[[ Raw data open ]]

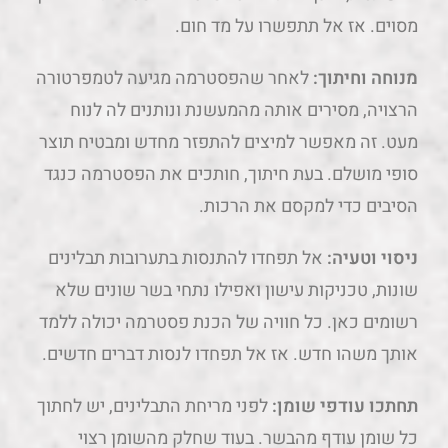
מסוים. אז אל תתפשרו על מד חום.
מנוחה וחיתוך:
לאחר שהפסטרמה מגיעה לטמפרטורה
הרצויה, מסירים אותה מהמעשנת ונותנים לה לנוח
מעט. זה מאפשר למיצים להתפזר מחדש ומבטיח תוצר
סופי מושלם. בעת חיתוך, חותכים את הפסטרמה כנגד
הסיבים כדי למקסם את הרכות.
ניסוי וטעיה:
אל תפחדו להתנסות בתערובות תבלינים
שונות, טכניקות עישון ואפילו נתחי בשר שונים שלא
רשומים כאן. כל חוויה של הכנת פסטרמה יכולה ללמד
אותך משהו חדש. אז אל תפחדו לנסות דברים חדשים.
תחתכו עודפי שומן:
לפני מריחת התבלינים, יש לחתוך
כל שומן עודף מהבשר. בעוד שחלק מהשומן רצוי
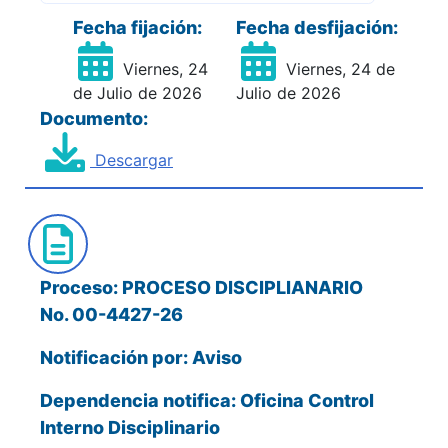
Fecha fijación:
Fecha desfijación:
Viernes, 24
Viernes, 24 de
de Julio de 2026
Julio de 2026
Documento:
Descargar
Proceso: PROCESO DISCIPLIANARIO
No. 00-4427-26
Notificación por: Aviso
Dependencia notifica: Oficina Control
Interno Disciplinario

[[ Raw data closed ]]
[[ Raw data open ]]

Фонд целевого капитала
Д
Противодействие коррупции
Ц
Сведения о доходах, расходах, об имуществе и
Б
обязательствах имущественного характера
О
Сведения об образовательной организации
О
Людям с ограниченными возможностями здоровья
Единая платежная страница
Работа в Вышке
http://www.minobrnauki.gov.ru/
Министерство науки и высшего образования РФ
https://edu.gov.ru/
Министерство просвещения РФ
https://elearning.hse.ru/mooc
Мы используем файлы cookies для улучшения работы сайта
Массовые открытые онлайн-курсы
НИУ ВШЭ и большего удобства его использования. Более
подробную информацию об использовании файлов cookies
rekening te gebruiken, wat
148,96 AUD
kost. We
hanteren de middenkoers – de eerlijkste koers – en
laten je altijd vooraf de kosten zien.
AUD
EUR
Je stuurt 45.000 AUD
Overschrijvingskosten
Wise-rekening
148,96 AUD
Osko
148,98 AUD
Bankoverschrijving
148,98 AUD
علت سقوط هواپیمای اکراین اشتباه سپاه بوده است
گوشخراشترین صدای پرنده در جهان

[[ Raw data closed ]]

Within the records, how many lines include "Сведения"? The answer is the number and nothing else.

_Expected answer_
2